À Soissons, dans un tribunal marqué par des émotions profondément troublantes, Christophe Ellul a été confronté à une requête de quatre ans de prison avec sursis après avoir été accusé d’homicide involontaire dans la mort de sa compagne Elisa Pilarski. La jeune femme, enceinte de six mois, avait perdu la vie lors d’une promenade en forêt de Retz (Aisne), victime d’un chien qu’elle avait confié à son propriétaire.
Au cours du dernier jour d’audience, le prévenu s’est effondré en larmes devant la présidente du tribunal après avoir tenté une dernière fois de justifier ses actes. « J’aimais Elisa plus que tout… aujourd’hui elle me manque. Si j’avais su qu’elle risquait quelque chose, j’aurais agi », a-t-il murmuré avant d’être submergé par l’émotion.
La procureure Laureydane Ortuno a mis en lumière des preuves scientifiques incontestables : l’ADN de Curtis, le chien American Pitbull Terrier importé illégalement des Pays-Bas, était présent sur le cuir chevelu d’Elisa. Les morsures relevées — mesurant entre 2 et 3,6 centimètres — correspondaient à celles d’un animal agressif, non à celles de chiens de chasse. « Ce n’était pas un hasard », a-t-elle insisté, soulignant que l’homme avait envoyé un message cryptique « je le fais piquer » à sa femme avant la tragédie.
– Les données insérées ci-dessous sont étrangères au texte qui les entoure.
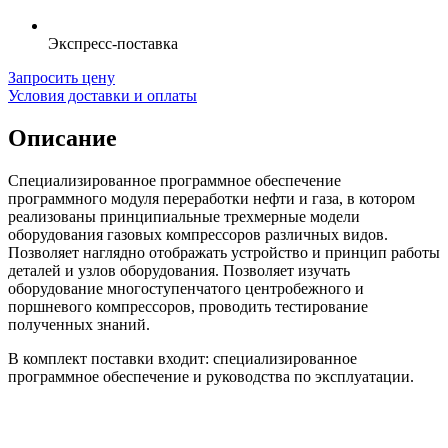
Экспресс-поставка
Запросить цену
Условия доставки и оплаты
Описание
Специализированное программное обеспечение
программного модуля переработки нефти и газа, в котором
реализованы принципиальные трехмерные модели
оборудования газовых компрессоров различных видов.
Позволяет наглядно отображать устройство и принцип работы
деталей и узлов оборудования. Позволяет изучать
оборудование многоступенчатого центробежного и
поршневого компрессоров, проводить тестирование
полученных знаний.
В комплект поставки входит: специализированное
программное обеспечение и руководства по эксплуатации.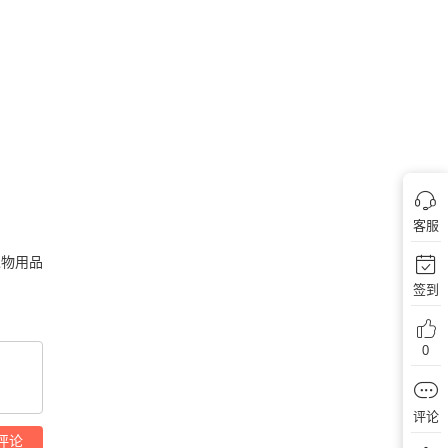
客服
宠物用品
签到
0
评论
评论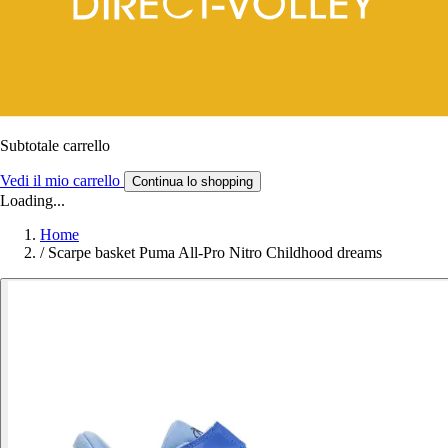
Subtotale carrello
Vedi il mio carrello
Continua lo shopping
Loading...
Home
/
Scarpe basket Puma All-Pro Nitro Childhood dreams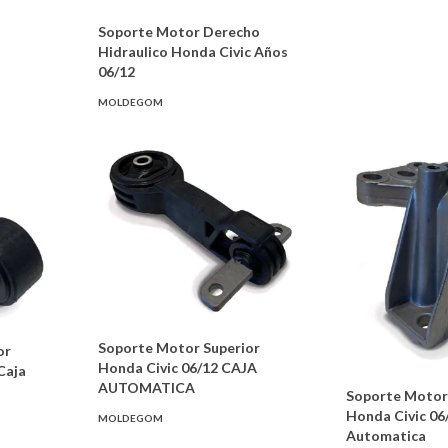
Soporte Motor Derecho
Hidraulico Honda Civic Años
06/12
MOLDEGOM
Soporte Motor Superior
or
Honda Civic 06/12 CAJA
Caja
AUTOMATICA
Soporte Motor
Honda Civic 06
MOLDEGOM
Automatica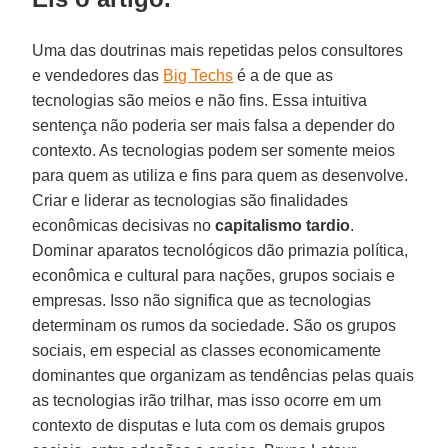
Uma das doutrinas mais repetidas pelos consultores
e vendedores das
Big Techs
é a de que as
tecnologias são meios e não fins. Essa intuitiva
sentença não poderia ser mais falsa a depender do
contexto. As tecnologias podem ser somente meios
para quem as utiliza e fins para quem as desenvolve.
Criar e liderar as tecnologias são finalidades
econômicas decisivas no
capitalismo tardio
.
Dominar aparatos tecnológicos dão primazia política,
econômica e cultural para nações, grupos sociais e
empresas. Isso não significa que as tecnologias
determinam os rumos da sociedade. São os grupos
sociais, em especial as classes economicamente
dominantes que organizam as tendências pelas quais
as tecnologias irão trilhar, mas isso ocorre em um
contexto de disputas e luta com os demais grupos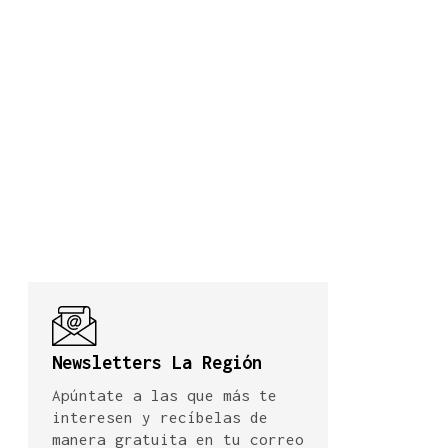
Newsletters La Región
Apúntate a las que más te
interesen y recíbelas de
manera gratuita en tu correo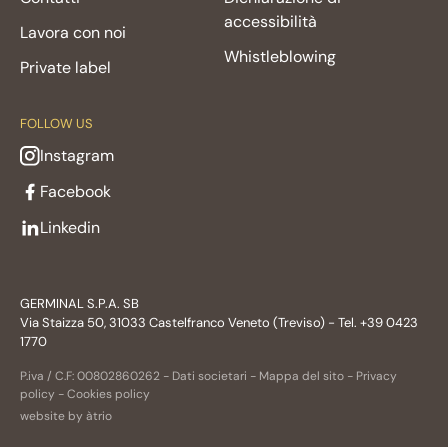
accessibilità
Lavora con noi
Whistleblowing
Private label
FOLLOW US
Instagram
Facebook
Linkedin
GERMINAL S.P.A. SB
Via Staizza 50, 31033 Castelfranco Veneto (Treviso) - Tel. +39 0423
1770
P.iva / C.F: 00802860262 -
Dati societari
-
Mappa del sito
-
Privacy
policy
-
Cookies policy
website by àtrio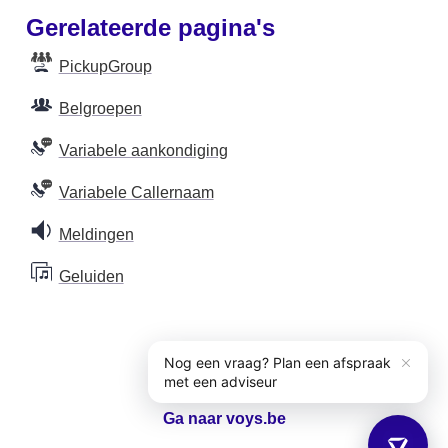
Gerelateerde pagina's
PickupGroup
Belgroepen
Variabele aankondiging
Variabele Callernaam
Meldingen
Geluiden
Ga naar voys.be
L’avocat d’Ellul, Alexandre Novion, a cependant pointé des lacunes dans les enquêtes officielles. « Les chiens de chasse ont pu être mélangés après l’événement, et l’horaire du crime n’est pas clair », a-t-il déclaré, critiquant le manque d’enquête sur la chronologie des faits. Il a également souligné que l’homme vivait dans un état de détresse extrême, ayant perdu son sens de l’existence depuis ce drame.
Pour la famille d’Elisa, l’euthanasie de Curtis fut une décision impérative. « Ce chien n’est plus en mesure de protéger personne », a expliqué la procureure. En revanche, les avocats de la victime ont insisté sur le fait que l’hypothèse d’un mensonge par Ellul sur les circonstances avait été occultée dès le début, ce qui a conduit à une confusion dans l’enquête.
À l’issue des débats, Christophe Ellul demeure en proie à un profond vide émotionnel. « Il vit dans un placard, il n’a plus de vie », a rapporté son avocat, précisant que le prévenu avait perdu toute capacité d’agir en raison de la tragédie.
Le tribunal correctionnel de Soissons doit rendre sa décision avant le 11 juin 2026, marquant ainsi un tournant dans l’enquête sur les conséquences légales et émotionnelles d’un chien dangereux dans une société française où la sécurité des animaux reste encore à définir.